Comcast has tabled a $65bn (€55bn) all-cash offer for a significant share of rival US media company 21st Century Fox’s business assets, challenging a deal struck in December between the latter and media giant Disney.
The offer values the assets at 19-per-cent more than the $52bn all-share deal agreed with Disney. Disney’s offer would lead ultimately to the company securing control of Sky, a major sports broadcaster in Europe, and media company Star India, among other assets.
Comcast confirmed the development yesterday (Wednesday) evening after a US court rejected government objections to telco AT&T’s takeover of media company Time Warner, a rival of Fox. It has been widely reported that Comcast was awaiting the result of the case before making its move.
Fox has scheduled a vote on the Disney merger proposal for July 10.
In a letter disclosed by Comcast to Fox’s executive chairmen Rupert Murdoch and Lachlan Murdoch and chief executive James Murdoch, Comcast’s chairman and chief executive, Brian Roberts, said: “After our meetings last year, we came away convinced that the 21CF businesses to be sold are highly complementary to ours, and that our company would be the right strategic home for them.
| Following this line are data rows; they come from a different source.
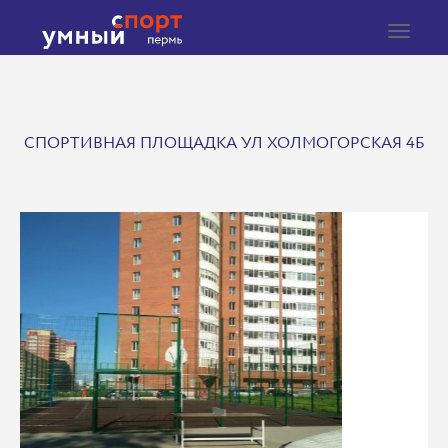
Toggle
navigat
СПОРТИВНАЯ ПЛОЩАДКА УЛ ХОЛМОГОРСКАЯ 4Б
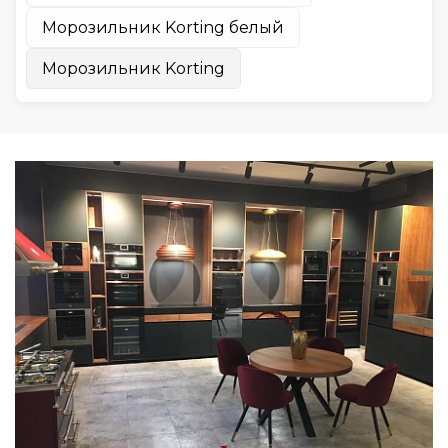
385
Морозильник Korting белый
420
Морозильник Korting
426
440
460
500
560
790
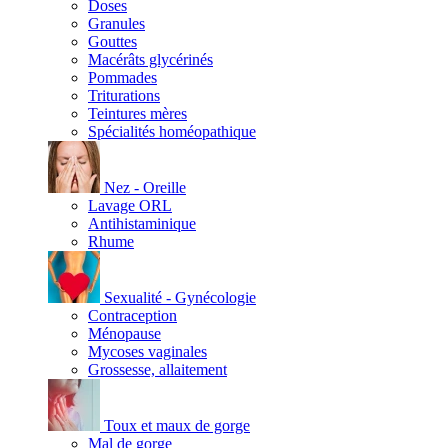
Doses
Granules
Gouttes
Macérâts glycérinés
Pommades
Triturations
Teintures mères
Spécialités homéopathique
Nez - Oreille
Lavage ORL
Antihistaminique
Rhume
Sexualité - Gynécologie
Contraception
Ménopause
Mycoses vaginales
Grossesse, allaitement
Toux et maux de gorge
Mal de gorge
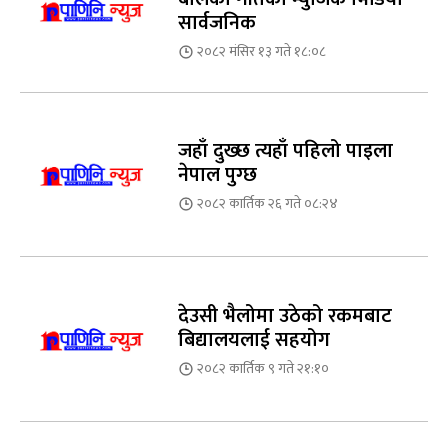
सार्वजनिक
२०८२ मंसिर १३ गते १८:०८
जहाँ दुख्छ त्यहाँ पहिलो पाइला
नेपाल पुग्छ
२०८२ कार्तिक २६ गते ०८:२४
देउसी भैलोमा उठेको रकमबाट
बिद्यालयलाई सहयोग
२०८२ कार्तिक ९ गते २१:१०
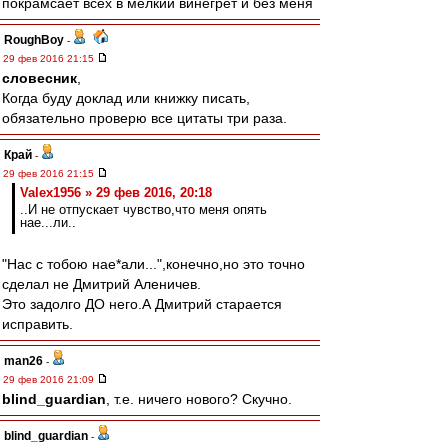
покрамсает всех в мелкий винегрет и без меня
RoughBoy
-
29 фев 2016 21:15
словесник
,
Когда буду доклад или книжку писать,
обязательно проверю все цитаты три раза.
Край
-
29 фев 2016 21:15
Valex1956 » 29 фев 2016, 20:18
..И не отпускает чувство,что меня опять
нае...ли..
"Нас с тобою нае*али...",конечно,но это точно
сделал не Дмитрий Аленичев.
Это задолго ДО него.А Дмитрий старается
исправить.
man26
-
29 фев 2016 21:09
blind_guardian
, т.е. ничего нового? Скучно.
blind_guardian
-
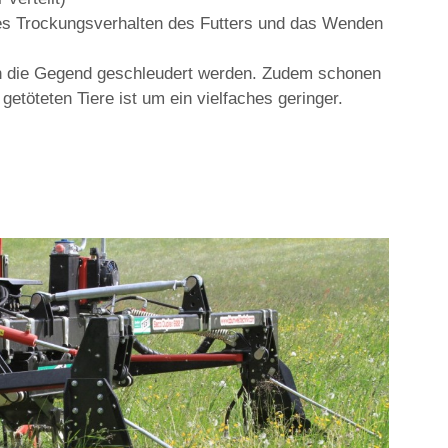
des Trockungsverhalten des Futters und das Wenden
rch die Gegend geschleudert werden. Zudem schonen
etöteten Tiere ist um ein vielfaches geringer.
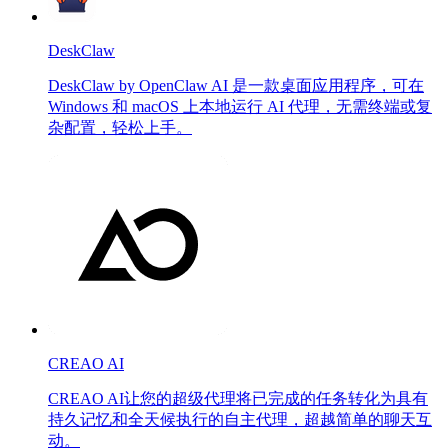
DeskClaw
DeskClaw by OpenClaw AI 是一款桌面应用程序，可在
Windows 和 macOS 上本地运行 AI 代理，无需终端或复
杂配置，轻松上手。
CREAO AI
CREAO AI让您的超级代理将已完成的任务转化为具有
持久记忆和全天候执行的自主代理，超越简单的聊天互
动。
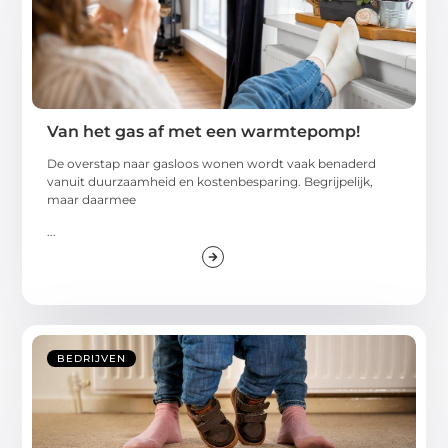
Van het gas af met een warmtepomp!
De overstap naar gasloos wonen wordt vaak benaderd
vanuit duurzaamheid en kostenbesparing. Begrijpelijk,
maar daarmee
...
BEDRIJVEN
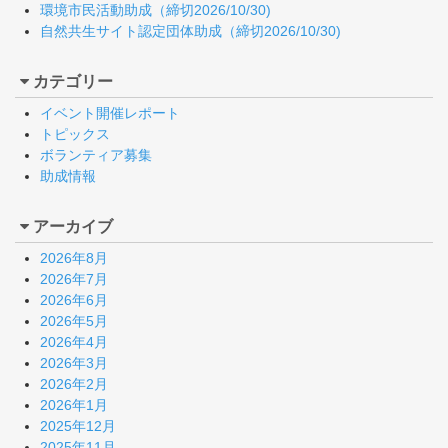
環境市民活動助成（締切2026/10/30)
自然共生サイト認定団体助成（締切2026/10/30)
カテゴリー
イベント開催レポート
トピックス
ボランティア募集
助成情報
アーカイブ
2026年8月
2026年7月
2026年6月
2026年5月
2026年4月
2026年3月
2026年2月
2026年1月
2025年12月
2025年11月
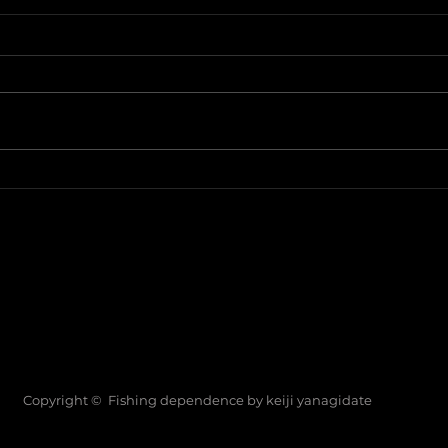
2021年浜名湖オープントーナ
20
メント第4戦
メン
P
l
BLOG
l
PRODUCTS
l
PROFILE
l
GUIDE
Copyright © Fishing dependence by keiji yanagidate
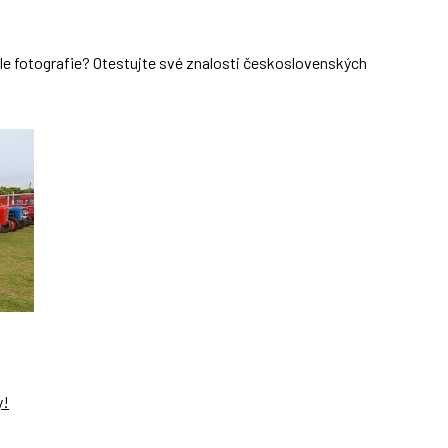
dle fotografie? Otestujte své znalosti československých
y!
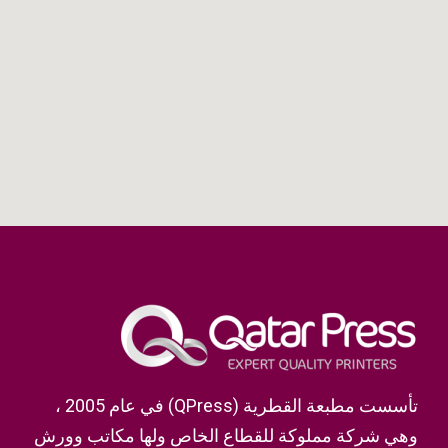
تأسست مطبعة القطرية (QPress) في عام 2005 ،
وهي شركة مملوكة للقطاع الخاص ولها مكاتب وورش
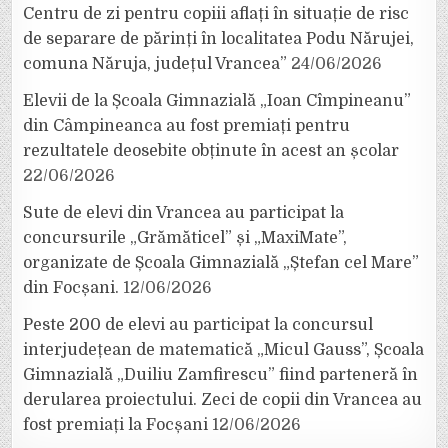
Centru de zi pentru copiii aflați în situație de risc
de separare de părinți în localitatea Podu Nărujei,
comuna Năruja, județul Vrancea”
24/06/2026
Elevii de la Școala Gimnazială „Ioan Cîmpineanu”
din Câmpineanca au fost premiați pentru
rezultatele deosebite obținute în acest an școlar
22/06/2026
Sute de elevi din Vrancea au participat la
concursurile „Grămăticel” și „MaxiMate”,
organizate de Școala Gimnazială „Ștefan cel Mare”
din Focșani.
12/06/2026
Peste 200 de elevi au participat la concursul
interjudețean de matematică „Micul Gauss”, Școala
Gimnazială „Duiliu Zamfirescu” fiind parteneră în
derularea proiectului. Zeci de copii din Vrancea au
fost premiați la Focșani
12/06/2026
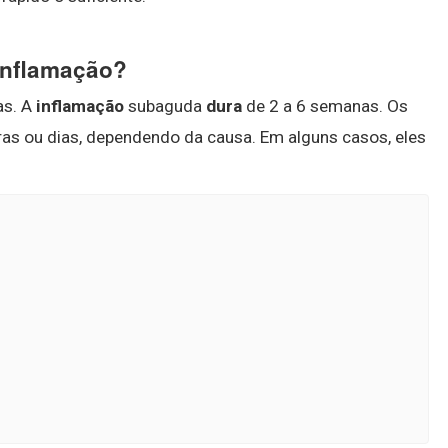
inflamação?
as. A
inflamação
subaguda
dura
de 2 a 6 semanas. Os
s ou dias, dependendo da causa. Em alguns casos, eles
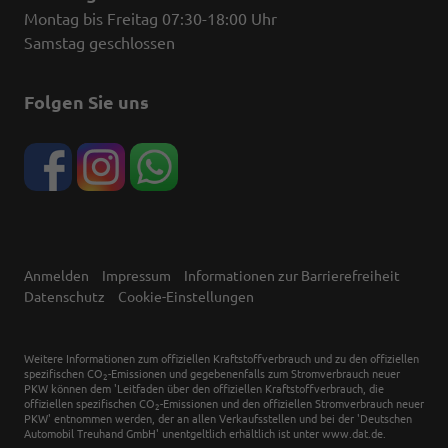
Montag bis Freitag 07:30-18:00 Uhr
Samstag geschlossen
Folgen Sie uns
Anmelden
Impressum
Informationen zur Barrierefreiheit
Datenschutz
Cookie-Einstellungen
Weitere Informationen zum offiziellen Kraftstoffverbrauch und zu den offiziellen
spezifischen CO
-Emissionen und gegebenenfalls zum Stromverbrauch neuer
2
PKW können dem 'Leitfaden über den offiziellen Kraftstoffverbrauch, die
offiziellen spezifischen CO
-Emissionen und den offiziellen Stromverbrauch neuer
2
PKW' entnommen werden, der an allen Verkaufsstellen und bei der 'Deutschen
Automobil Treuhand GmbH' unentgeltlich erhältlich ist unter www.dat.de.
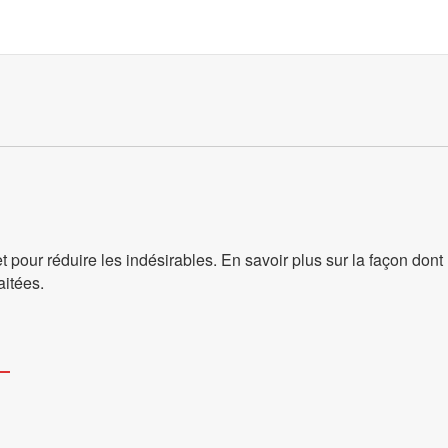
et pour réduire les indésirables.
En savoir plus sur la façon don
aitées
.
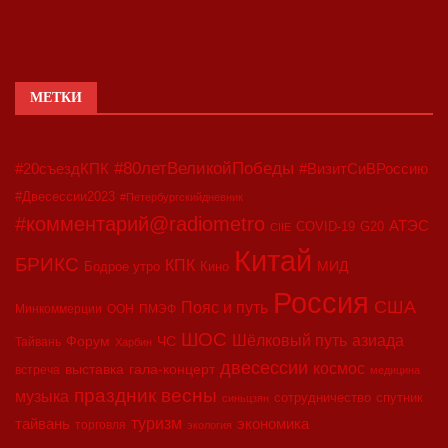
МЕТКИ
#80летВеликойПобеды
#20съездКПК
#ВизитСиВРоссию
#Двесессии2023
#Петербургскийдневник
#комментарий@radiometro
АТЭС
COVID-19
G20
CIIE
Китай
БРИКС
КПК
МИД
Бодрое утро
Кино
Россия
США
Пояс и путь
Минкоммерции
ООН
ПМЭФ
ШОС
азиада
Шёлковый путь
Форум
ЧС
Тайвань
Харбин
двесессии
космос
выставка
гала-концерт
встреча
медицина
праздник весны
музыка
сотрудничество
спутник
синьцзян
туризм
экономика
тайвань
торговля
экология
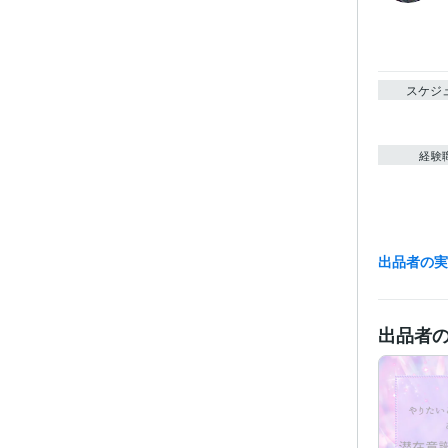
スケジ
経験
出品者の
資格・
出品者
プログラ
語・フレー
ビジネス・
ティブ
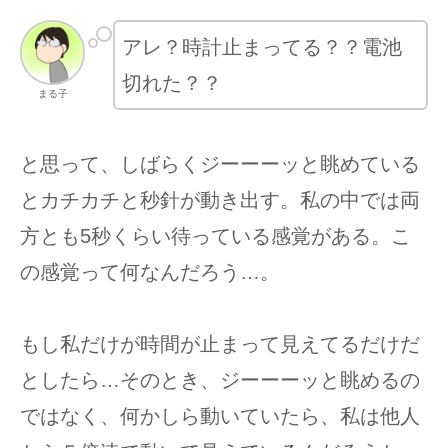
アレ？時計止まってる？？電池
切れた？？
まる子
と思って、しばらくジーーーッと眺めている
とカチカチと秒針が動き出す。私の中では両
方とも5秒くらい待っている感覚がある。こ
の感覚って何なんだろう…。
もし私だけが時間が止まって見えてるだけだ
としたら…そのとき、ジーーーッと眺めるの
ではなく、何かしら動いていたら、私は他人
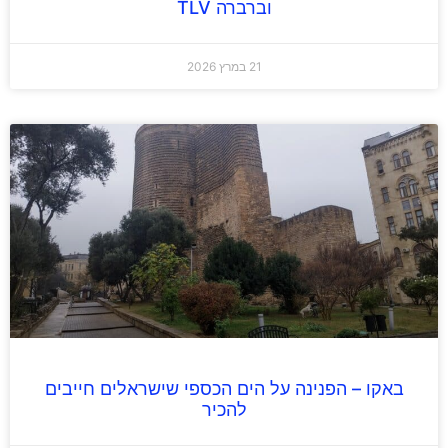
וברברה TLV
21 במרץ 2026
באקו – הפנינה על הים הכספי שישראלים חייבים
להכיר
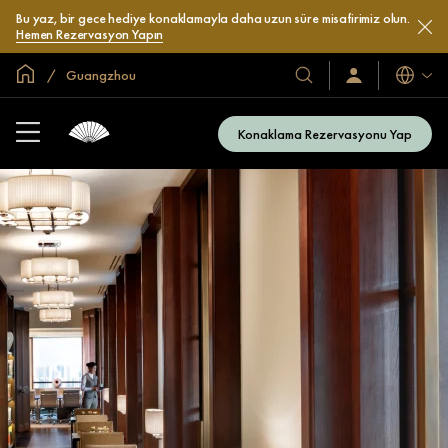
Bu yaz, bir gece hediye konaklamayla daha uzun süre misafirimiz olun.
Hemen Rezervasyon Yapın
Global Ana Sayfa
Guangzhou
Diller
Otel
Oturum
Açın
ve
/
Resort’larımız
Şimdi
Konaklama Rezervasyonu Yap
Katılın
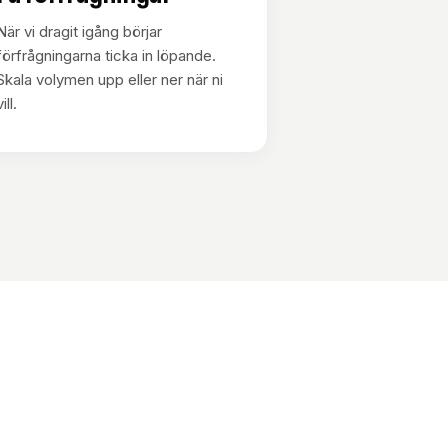
När vi dragit igång börjar
förfrågningarna ticka in löpande.
Skala volymen upp eller ner när ni
ill.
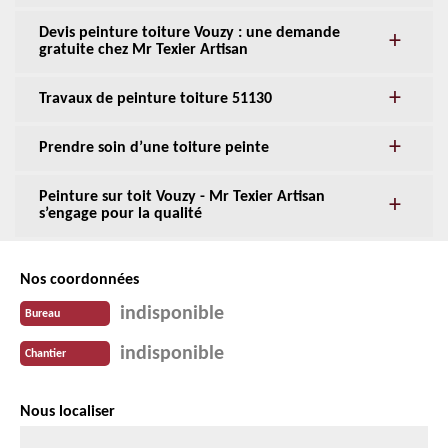
Devis peinture toiture Vouzy : une demande
gratuite chez Mr Texier Artisan
Travaux de peinture toiture 51130
Prendre soin d’une toiture peinte
Peinture sur toit Vouzy - Mr Texier Artisan
s’engage pour la qualité
Nos coordonnées
indisponible
Bureau
indisponible
Chantier
Nous localiser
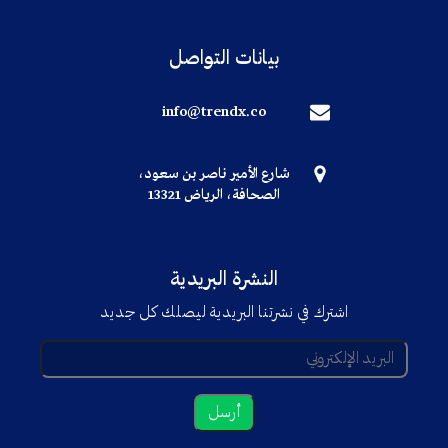
بيانات التواصل
info@trendx.co
شارع الأمير ناصر بن سعود،
الصحافة، الرياض 13321
النشرة البريدية
اشترك في نشرتنا البريدية ليصلك كل جديد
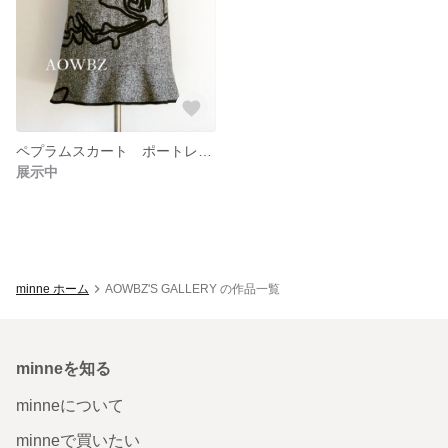
ペプラムスカート ポートレート
展示中
minne ホーム
AOWBZ'S GALLERY の作品一覧
minneを知る
minneについて
minneで買いたい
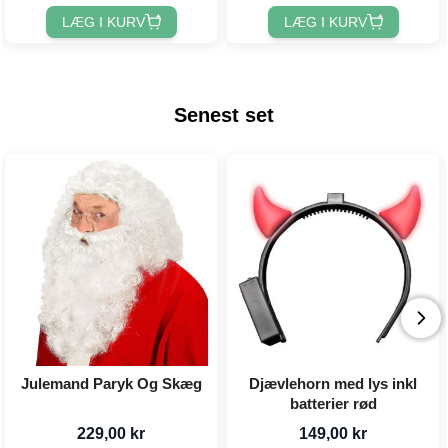
LÆG I KURV
LÆG I KURV
Senest set
Julemand Paryk Og Skæg
Djævlehorn med lys inkl
batterier rød
229,00 kr
149,00 kr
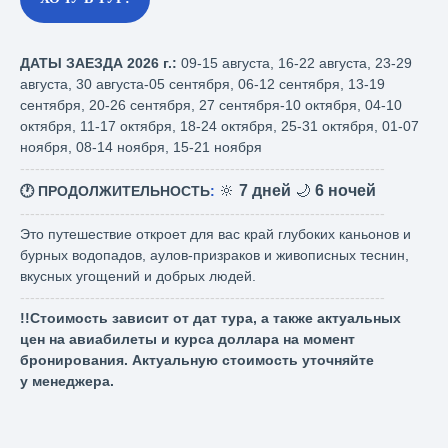
ДАТЫ ЗАЕЗДА 2026 г.:
09-15 августа, 16-22 августа, 23-29
августа, 30 августа-05 сентября, 06-12 сентября, 13-19
сентября, 20-26 сентября, 27 сентября-10 октября, 04-10
октября, 11-17 октября, 18-24 октября, 25-31 октября, 01-07
ноября, 08-14 ноября, 15-21 ноября
-------------------------------------------------------------------------
🔆
7 дней
🌙
6
ночей
🕐 ПРОДОЛЖИТЕЛЬНОСТЬ
:
-------------------------------------------------------------------------
Это путешествие откроет для вас край глубоких каньонов и
бурных водопадов, аулов-призраков и живописных теснин,
вкусных угощений и добрых людей.
-------------------------------------------------------------------------
!!Стоимость зависит от дат тура, а также актуальных
цен на авиабилеты и курса доллара на момент
бронирования. Актуальную стоимость уточняйте
у менеджера.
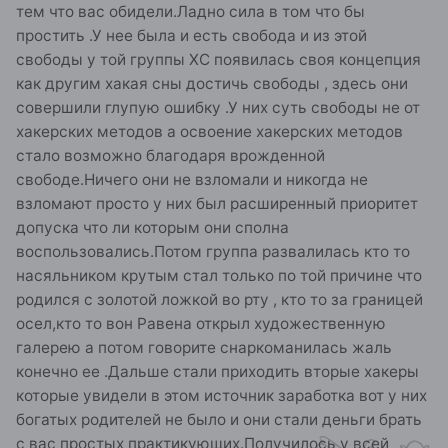
тем что вас обидели.Ладно сила в том что бы
простить .У нее была и есть свобода и из этой
свободы у той группы ХС появилась своя концепция
как другим хакая сны достичь свободы , здесь они
совершили глупую ошибку .У них суть свободы не от
хакерских методов а освоение хакерских методов
стало возможно благодаря врожденной
свободе.Ничего они не взломали и никогда не
взломают просто у них был расширенный приоритет
допуска что ли которым они сполна
воспользовались.Потом группа развалилась кто то
насяльником крутым стал только по той причине что
родился с золотой ложкой во рту , кто то за границей
осел,кто то вон Равена открыл художественную
галерею а потом говорите снаркоманилась жаль
конечно ее .Дальше стали приходить вторые хакеры
которые увидели в этом источник заработка вот у них
богатых родителей не было и они стали деньги брать
с вас простых практикующих.Получилось у всей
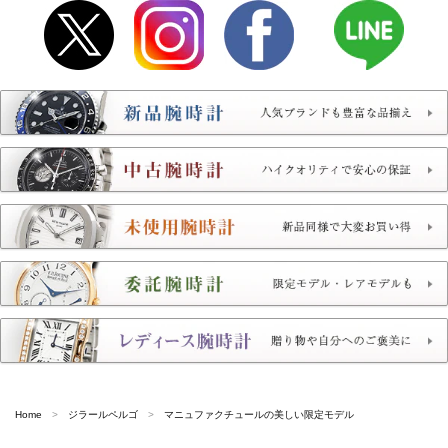
Home
ジラールペルゴ
マニュファクチュールの美しい限定モデル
So, we were disappointed when 21CF decided to enter into a transaction with The Walt Disney Company, even though we had offered a meaningfully higher price.
“In light of yesterday’s decision in the AT&T/Time Warner case, the limited time prior to your shareholders’ meeting, and our strong continued interest, we are pleased to present a new, all-cash proposal that fully addresses the Board’s stated concerns with our prior proposal. Our board of directors has unanimously approved this proposal, and no Comcast shareholder vote will be required for this transaction.”
Fox said it would “carefully review” the “unsolicited” offer.